My journey with flashcards began when I read the Fluent Forever book by Gabriel Wyner (which I would highly recommend to anyone learning languages) where he talks about the benefits of flashcards and spaced repetition to memorise any language forever.
Initially, to create flashcards I used websites and apps, such as Anki and Flashcards Deluxe. These digital flashcards contained words, pictures and audio to enhance all areas of learning.
What I found… Anki allows for a lot of customisation in what information you want to include and generating multiple cards but the interface isn’t the friendliest. Flashcards deluxe allows you to pull together a spreadsheet and automate the cards you make using Google Drive or Dropbox which is also fun. The biggest downside is that both take a lot of time. For example, finding the audio recordings and images, downloading into a file and then pulling it all together onto the card before you can even start learning. Spending 2-3 hours and only getting flashcards that will last you 10 minutes of practice didn’t make me feel like my time was being used to it’s fullest.

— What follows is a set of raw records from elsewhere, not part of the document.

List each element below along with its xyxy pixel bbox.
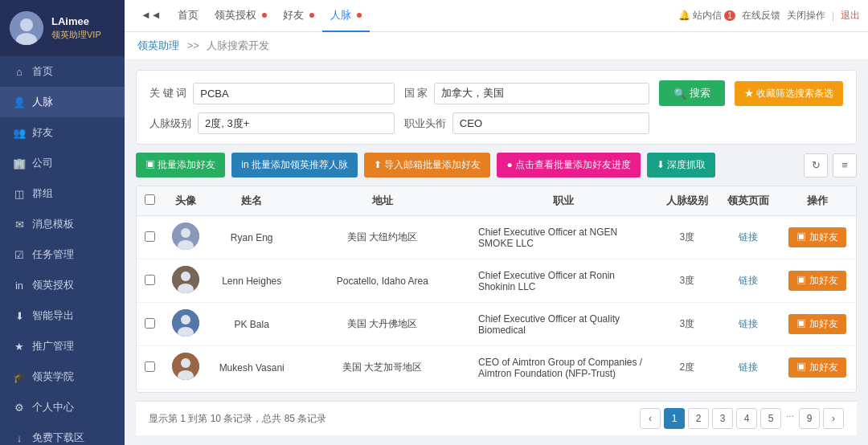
- pagination-bar: 显示第 1 到第 10 条记录，总共 85 条记录 ‹ 12345...9 ›: [136, 401, 857, 435]
- sidebar-item-company[interactable]: 🏢公司: [0, 148, 125, 178]
- top-nav-friends[interactable]: 好友: [275, 0, 322, 32]
- country-label: 国 家: [404, 86, 428, 100]
- deep-crawl-btn[interactable]: ⬇ 深度抓取: [647, 153, 715, 178]
- refresh-btn[interactable]: ↻: [804, 153, 828, 178]
- page-btn-9[interactable]: 9: [799, 408, 820, 429]
- col-checkbox: [137, 186, 163, 216]
- table-row: Lenn Heighes Pocatello, Idaho Area Chief…: [137, 259, 856, 303]
- add-friend-btn-1[interactable]: ▣ 加好友: [788, 227, 845, 247]
- row-link-2[interactable]: 链接: [718, 259, 779, 303]
- page-btn-1[interactable]: 1: [664, 408, 685, 429]
- sidebar-item-academy[interactable]: 🎓领英学院: [0, 361, 125, 392]
- row-job-5: Chief Executive Officer at Floor Interio…: [470, 390, 657, 394]
- job-input[interactable]: [452, 112, 649, 134]
- bulk-add-linkedin-btn[interactable]: in 批量添加领英推荐人脉: [231, 153, 358, 178]
- user-subtitle: 领英助理VIP: [51, 29, 101, 41]
- country-input[interactable]: [434, 83, 649, 104]
- linkedin-auth-dot: [262, 13, 267, 18]
- breadcrumb: 领英助理 >> 人脉搜索开发: [125, 32, 868, 60]
- nav-back[interactable]: ◄◄: [133, 0, 170, 32]
- station-msg-btn[interactable]: 🔔 站内信 1: [678, 9, 735, 22]
- sidebar-item-linkedin[interactable]: in领英授权: [0, 270, 125, 300]
- row-checkbox-3[interactable]: [137, 303, 163, 346]
- row-degree-5: 3度: [657, 390, 718, 394]
- groups-icon: ◫: [13, 188, 26, 200]
- sidebar-item-download[interactable]: ↓免费下载区: [0, 423, 125, 445]
- top-nav: ◄◄ 首页领英授权好友人脉 🔔 站内信 1 在线反馈 关闭操作 | 退出: [125, 0, 868, 32]
- list-view-btn[interactable]: ≡: [833, 153, 857, 178]
- sidebar-item-messages[interactable]: ✉消息模板: [0, 209, 125, 239]
- row-avatar-2: [163, 259, 209, 303]
- select-all-checkbox[interactable]: [145, 194, 155, 205]
- search-button[interactable]: 🔍 搜索: [659, 80, 725, 106]
- keyword-input[interactable]: [193, 83, 395, 104]
- download-icon: ↓: [13, 432, 26, 444]
- add-friend-btn-2[interactable]: ▣ 加好友: [788, 271, 845, 291]
- top-nav-contacts[interactable]: 人脉: [322, 0, 370, 32]
- row-link-1[interactable]: 链接: [718, 216, 779, 259]
- add-friend-btn-3[interactable]: ▣ 加好友: [788, 314, 845, 334]
- col-avatar: 头像: [163, 186, 209, 216]
- prev-page-btn[interactable]: ‹: [640, 408, 661, 429]
- profile-icon: ⚙: [13, 402, 26, 414]
- row-action-3: ▣ 加好友: [779, 303, 856, 346]
- row-avatar-1: [163, 216, 209, 259]
- row-address-2: Pocatello, Idaho Area: [295, 259, 471, 303]
- sidebar-item-contacts[interactable]: 👤人脉: [0, 87, 125, 117]
- collect-button[interactable]: ★ 收藏筛选搜索条选: [735, 81, 843, 106]
- breadcrumb-root[interactable]: 领英助理: [137, 39, 179, 51]
- degree-input[interactable]: [198, 112, 395, 134]
- page-btn-2[interactable]: 2: [688, 408, 709, 429]
- job-label: 职业头衔: [404, 116, 446, 131]
- page-btn-4[interactable]: 4: [736, 408, 757, 429]
- row-checkbox-1[interactable]: [137, 216, 163, 259]
- sidebar-header: LAimee 领英助理VIP: [0, 0, 125, 56]
- breadcrumb-current: 人脉搜索开发: [207, 39, 269, 51]
- row-checkbox-5[interactable]: [137, 390, 163, 394]
- sidebar-item-profile[interactable]: ⚙个人中心: [0, 392, 125, 423]
- smart-icon: ⬇: [13, 310, 26, 322]
- col-job: 职业: [470, 186, 657, 216]
- check-progress-btn[interactable]: ● 点击查看批量添加好友进度: [497, 153, 641, 178]
- table-row: Mukesh Vasani 美国 大芝加哥地区 CEO of Aimtron G…: [137, 346, 856, 390]
- top-nav-linkedin-auth[interactable]: 领英授权: [207, 0, 275, 32]
- bulk-add-friends-btn[interactable]: ▣ 批量添加好友: [136, 153, 225, 178]
- company-icon: 🏢: [13, 157, 26, 169]
- page-btn-3[interactable]: 3: [712, 408, 733, 429]
- row-link-4[interactable]: 链接: [718, 346, 779, 390]
- page-btn-5[interactable]: 5: [760, 408, 781, 429]
- home-icon: ⌂: [13, 66, 26, 78]
- keyword-label: 关 键 词: [149, 86, 186, 100]
- feedback-btn[interactable]: 在线反馈: [742, 9, 780, 22]
- row-checkbox-2[interactable]: [137, 259, 163, 303]
- sidebar-item-smart[interactable]: ⬇智能导出: [0, 300, 125, 331]
- top-nav-home[interactable]: 首页: [170, 0, 207, 32]
- row-address-4: 美国 大芝加哥地区: [295, 346, 471, 390]
- row-name-4: Mukesh Vasani: [209, 346, 295, 390]
- row-link-5[interactable]: 链接: [718, 390, 779, 394]
- row-link-3[interactable]: 链接: [718, 303, 779, 346]
- row-action-5: ▣ 加好友: [779, 390, 856, 394]
- col-address: 地址: [295, 186, 471, 216]
- row-address-1: 美国 大纽约地区: [295, 216, 471, 259]
- search-bar: 关 键 词 国 家 🔍 搜索 ★ 收藏筛选搜索条选 人脉级别 职业头衔: [136, 70, 857, 145]
- table-row: ALEX MARIN Tampa/St. Petersburg, Florida…: [137, 390, 856, 394]
- close-op-btn[interactable]: 关闭操作: [787, 9, 825, 22]
- row-checkbox-4[interactable]: [137, 346, 163, 390]
- svg-point-13: [181, 358, 190, 368]
- sidebar-item-groups[interactable]: ◫群组: [0, 178, 125, 209]
- row-action-2: ▣ 加好友: [779, 259, 856, 303]
- sidebar-item-friends[interactable]: 👥好友: [0, 117, 125, 148]
- sidebar-item-home[interactable]: ⌂首页: [0, 56, 125, 87]
- results-table: 头像 姓名 地址 职业 人脉级别 领英页面 操作: [136, 186, 857, 393]
- import-email-btn[interactable]: ⬆ 导入邮箱批量添加好友: [364, 153, 490, 178]
- row-job-1: Chief Executive Officer at NGEN SMOKE LL…: [470, 216, 657, 259]
- exit-btn[interactable]: 退出: [841, 9, 860, 22]
- row-name-5: ALEX MARIN: [209, 390, 295, 394]
- sidebar-item-promote[interactable]: ★推广管理: [0, 331, 125, 361]
- row-action-1: ▣ 加好友: [779, 216, 856, 259]
- next-page-btn[interactable]: ›: [823, 408, 844, 429]
- sidebar-item-tasks[interactable]: ☑任务管理: [0, 239, 125, 270]
- row-address-3: 美国 大丹佛地区: [295, 303, 471, 346]
- add-friend-btn-4[interactable]: ▣ 加好友: [788, 357, 845, 378]
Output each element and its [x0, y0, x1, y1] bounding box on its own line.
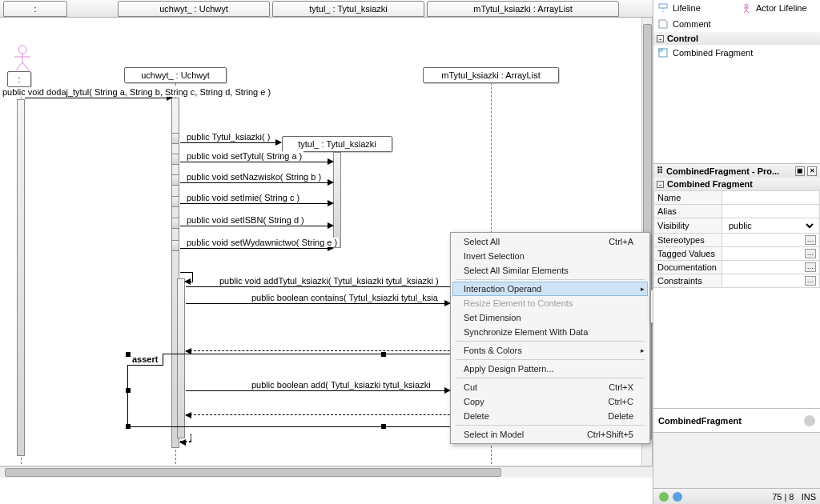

Now, I have started a new journey with Icelandic, I thought I would try a new approach to help me learn the sounds from the land of Frost and Fire and go back to basics with hand drawn flashcards. WARNING – For all linguists and technical language people – I have not used the phonetic alphabet here, instead opting for the less accurate but much quicker method of using English words with the same sounds. I plan on learning it in the future but to start it now would mean that I have little to no chance of reaching my Icelandic goal for my trip.
The design for the flashcards I have created is similar to the old illustrations that were used to teach children the alphabet; A is for Apple, B is for Ball etc. I thought this was a very simple way of getting the idea across and it clearly worked teaching me the alphabet so should be simple enough for this purpose.
On the front of each card is the letter I am learning followed by a work containing the letter to show the context. The reverse has an English word with the corresponding sound but replaced with the Icelandic letters. I also drew a little picture for each sound to help visualise the sound in my mind.
Along with each card I am using Forvo to listen to pronunciations of each example word. Forvo is a fantastic website that you should add to your bookmarks now for easy access to a huge library of recordings from native speakers. A free app is also available on Google store and iOS. As I am learning the sounds I want to make sure that I am pronouncing them correctly so I have a solid grounding when I get to the next stage.
Once I am confident with these sounds I will move on to basic phrases and vocabulary to add into my ever growing Icelandic Deck.